» **PROBLEM DESCRIPTION**: Would you write the data out once more, exactly as it is?

» **TASK DATA**:
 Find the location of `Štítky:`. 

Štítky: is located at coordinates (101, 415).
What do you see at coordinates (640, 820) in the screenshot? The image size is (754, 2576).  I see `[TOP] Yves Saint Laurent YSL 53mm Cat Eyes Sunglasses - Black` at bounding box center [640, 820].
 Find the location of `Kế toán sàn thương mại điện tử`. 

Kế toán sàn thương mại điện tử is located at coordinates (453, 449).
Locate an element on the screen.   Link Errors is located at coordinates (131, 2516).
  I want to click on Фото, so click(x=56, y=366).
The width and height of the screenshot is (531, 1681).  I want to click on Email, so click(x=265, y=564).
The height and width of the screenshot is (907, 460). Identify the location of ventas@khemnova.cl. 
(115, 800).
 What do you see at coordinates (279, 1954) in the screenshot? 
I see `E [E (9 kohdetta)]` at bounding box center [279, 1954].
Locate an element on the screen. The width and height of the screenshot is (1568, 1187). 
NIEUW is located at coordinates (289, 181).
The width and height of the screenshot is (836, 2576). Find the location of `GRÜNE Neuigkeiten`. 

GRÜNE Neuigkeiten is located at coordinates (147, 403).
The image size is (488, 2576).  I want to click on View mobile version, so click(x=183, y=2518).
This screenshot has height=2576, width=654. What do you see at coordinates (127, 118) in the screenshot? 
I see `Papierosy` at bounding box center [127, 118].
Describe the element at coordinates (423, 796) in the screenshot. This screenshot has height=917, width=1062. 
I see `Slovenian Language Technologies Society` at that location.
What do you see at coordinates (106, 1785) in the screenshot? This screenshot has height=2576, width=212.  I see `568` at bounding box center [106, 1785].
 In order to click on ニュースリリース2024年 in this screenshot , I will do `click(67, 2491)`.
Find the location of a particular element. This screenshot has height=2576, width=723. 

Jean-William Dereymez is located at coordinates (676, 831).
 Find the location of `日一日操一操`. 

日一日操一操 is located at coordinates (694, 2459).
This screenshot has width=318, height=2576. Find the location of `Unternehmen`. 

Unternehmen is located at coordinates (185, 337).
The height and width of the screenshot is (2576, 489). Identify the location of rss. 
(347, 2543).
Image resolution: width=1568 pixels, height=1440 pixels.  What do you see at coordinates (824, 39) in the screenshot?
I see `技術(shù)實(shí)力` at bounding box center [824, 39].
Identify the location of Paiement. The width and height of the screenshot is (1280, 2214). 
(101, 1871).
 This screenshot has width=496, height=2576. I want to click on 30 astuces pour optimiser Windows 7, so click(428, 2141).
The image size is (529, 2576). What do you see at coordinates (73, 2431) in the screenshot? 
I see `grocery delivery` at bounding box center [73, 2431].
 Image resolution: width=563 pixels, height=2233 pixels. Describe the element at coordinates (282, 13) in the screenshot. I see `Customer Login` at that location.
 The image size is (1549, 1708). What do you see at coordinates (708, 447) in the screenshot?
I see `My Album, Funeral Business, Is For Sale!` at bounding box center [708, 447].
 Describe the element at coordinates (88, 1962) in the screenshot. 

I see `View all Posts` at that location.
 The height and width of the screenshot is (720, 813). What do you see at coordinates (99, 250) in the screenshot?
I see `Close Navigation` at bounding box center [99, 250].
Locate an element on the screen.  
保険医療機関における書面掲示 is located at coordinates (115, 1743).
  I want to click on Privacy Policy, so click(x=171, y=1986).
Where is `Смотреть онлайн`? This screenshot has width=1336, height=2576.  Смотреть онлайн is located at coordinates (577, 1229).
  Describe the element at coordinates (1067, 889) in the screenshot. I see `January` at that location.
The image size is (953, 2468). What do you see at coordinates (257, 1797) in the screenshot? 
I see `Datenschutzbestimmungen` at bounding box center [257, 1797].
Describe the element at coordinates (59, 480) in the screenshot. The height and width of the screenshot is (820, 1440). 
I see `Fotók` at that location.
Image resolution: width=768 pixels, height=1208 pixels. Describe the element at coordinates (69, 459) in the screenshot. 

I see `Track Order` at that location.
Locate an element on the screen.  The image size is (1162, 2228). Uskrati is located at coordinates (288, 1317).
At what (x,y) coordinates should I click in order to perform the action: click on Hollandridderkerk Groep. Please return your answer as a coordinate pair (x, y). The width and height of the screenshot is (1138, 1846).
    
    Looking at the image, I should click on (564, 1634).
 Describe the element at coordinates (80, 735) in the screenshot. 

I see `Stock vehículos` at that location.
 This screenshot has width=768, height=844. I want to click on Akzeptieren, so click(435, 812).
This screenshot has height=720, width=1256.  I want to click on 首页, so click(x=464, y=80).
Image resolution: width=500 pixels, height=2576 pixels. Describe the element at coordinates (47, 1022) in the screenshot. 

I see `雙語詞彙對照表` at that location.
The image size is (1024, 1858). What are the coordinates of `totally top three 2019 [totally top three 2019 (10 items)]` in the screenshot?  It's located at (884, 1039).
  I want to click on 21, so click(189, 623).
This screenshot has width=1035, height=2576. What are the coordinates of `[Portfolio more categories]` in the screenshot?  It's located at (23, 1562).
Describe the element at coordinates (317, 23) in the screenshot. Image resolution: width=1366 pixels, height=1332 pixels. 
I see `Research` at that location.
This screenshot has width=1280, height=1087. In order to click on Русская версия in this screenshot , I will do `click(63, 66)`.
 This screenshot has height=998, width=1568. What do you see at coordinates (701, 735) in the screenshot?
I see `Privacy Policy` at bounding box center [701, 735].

» **ANSWER SPACE**:
 Find the location of `Štítky:`. 

Štítky: is located at coordinates (101, 415).
What do you see at coordinates (640, 820) in the screenshot? The image size is (754, 2576).  I see `[TOP] Yves Saint Laurent YSL 53mm Cat Eyes Sunglasses - Black` at bounding box center [640, 820].
 Find the location of `Kế toán sàn thương mại điện tử`. 

Kế toán sàn thương mại điện tử is located at coordinates (453, 449).
Locate an element on the screen.   Link Errors is located at coordinates (131, 2516).
  I want to click on Фото, so click(x=56, y=366).
The width and height of the screenshot is (531, 1681).  I want to click on Email, so click(x=265, y=564).
The height and width of the screenshot is (907, 460). Identify the location of ventas@khemnova.cl. 
(115, 800).
 What do you see at coordinates (279, 1954) in the screenshot? 
I see `E [E (9 kohdetta)]` at bounding box center [279, 1954].
Locate an element on the screen. The width and height of the screenshot is (1568, 1187). 
NIEUW is located at coordinates (289, 181).
The width and height of the screenshot is (836, 2576). Find the location of `GRÜNE Neuigkeiten`. 

GRÜNE Neuigkeiten is located at coordinates (147, 403).
The image size is (488, 2576).  I want to click on View mobile version, so click(x=183, y=2518).
This screenshot has height=2576, width=654. What do you see at coordinates (127, 118) in the screenshot? 
I see `Papierosy` at bounding box center [127, 118].
Describe the element at coordinates (423, 796) in the screenshot. This screenshot has height=917, width=1062. 
I see `Slovenian Language Technologies Society` at that location.
What do you see at coordinates (106, 1785) in the screenshot? This screenshot has height=2576, width=212.  I see `568` at bounding box center [106, 1785].
 In order to click on ニュースリリース2024年 in this screenshot , I will do `click(67, 2491)`.
Find the location of a particular element. This screenshot has height=2576, width=723. 

Jean-William Dereymez is located at coordinates (676, 831).
 Find the location of `日一日操一操`. 

日一日操一操 is located at coordinates (694, 2459).
This screenshot has width=318, height=2576. Find the location of `Unternehmen`. 

Unternehmen is located at coordinates (185, 337).
The height and width of the screenshot is (2576, 489). Identify the location of rss. 
(347, 2543).
Image resolution: width=1568 pixels, height=1440 pixels.  What do you see at coordinates (824, 39) in the screenshot?
I see `技術(shù)實(shí)力` at bounding box center [824, 39].
Identify the location of Paiement. The width and height of the screenshot is (1280, 2214). 
(101, 1871).
 This screenshot has width=496, height=2576. I want to click on 30 astuces pour optimiser Windows 7, so click(428, 2141).
The image size is (529, 2576). What do you see at coordinates (73, 2431) in the screenshot? 
I see `grocery delivery` at bounding box center [73, 2431].
 Image resolution: width=563 pixels, height=2233 pixels. Describe the element at coordinates (282, 13) in the screenshot. I see `Customer Login` at that location.
 The image size is (1549, 1708). What do you see at coordinates (708, 447) in the screenshot?
I see `My Album, Funeral Business, Is For Sale!` at bounding box center [708, 447].
 Describe the element at coordinates (88, 1962) in the screenshot. 

I see `View all Posts` at that location.
 The height and width of the screenshot is (720, 813). What do you see at coordinates (99, 250) in the screenshot?
I see `Close Navigation` at bounding box center [99, 250].
Locate an element on the screen.  
保険医療機関における書面掲示 is located at coordinates (115, 1743).
  I want to click on Privacy Policy, so click(x=171, y=1986).
Where is `Смотреть онлайн`? This screenshot has width=1336, height=2576.  Смотреть онлайн is located at coordinates (577, 1229).
  Describe the element at coordinates (1067, 889) in the screenshot. I see `January` at that location.
The image size is (953, 2468). What do you see at coordinates (257, 1797) in the screenshot? 
I see `Datenschutzbestimmungen` at bounding box center [257, 1797].
Describe the element at coordinates (59, 480) in the screenshot. The height and width of the screenshot is (820, 1440). 
I see `Fotók` at that location.
Image resolution: width=768 pixels, height=1208 pixels. Describe the element at coordinates (69, 459) in the screenshot. 

I see `Track Order` at that location.
Locate an element on the screen.  The image size is (1162, 2228). Uskrati is located at coordinates (288, 1317).
At what (x,y) coordinates should I click in order to perform the action: click on Hollandridderkerk Groep. Please return your answer as a coordinate pair (x, y). The width and height of the screenshot is (1138, 1846).
    
    Looking at the image, I should click on (564, 1634).
 Describe the element at coordinates (80, 735) in the screenshot. 

I see `Stock vehículos` at that location.
 This screenshot has width=768, height=844. I want to click on Akzeptieren, so click(435, 812).
This screenshot has height=720, width=1256.  I want to click on 首页, so click(x=464, y=80).
Image resolution: width=500 pixels, height=2576 pixels. Describe the element at coordinates (47, 1022) in the screenshot. 

I see `雙語詞彙對照表` at that location.
The image size is (1024, 1858). What are the coordinates of `totally top three 2019 [totally top three 2019 (10 items)]` in the screenshot?  It's located at (884, 1039).
  I want to click on 21, so click(189, 623).
This screenshot has width=1035, height=2576. What are the coordinates of `[Portfolio more categories]` in the screenshot?  It's located at (23, 1562).
Describe the element at coordinates (317, 23) in the screenshot. Image resolution: width=1366 pixels, height=1332 pixels. 
I see `Research` at that location.
This screenshot has width=1280, height=1087. In order to click on Русская версия in this screenshot , I will do `click(63, 66)`.
 This screenshot has height=998, width=1568. What do you see at coordinates (701, 735) in the screenshot?
I see `Privacy Policy` at bounding box center [701, 735].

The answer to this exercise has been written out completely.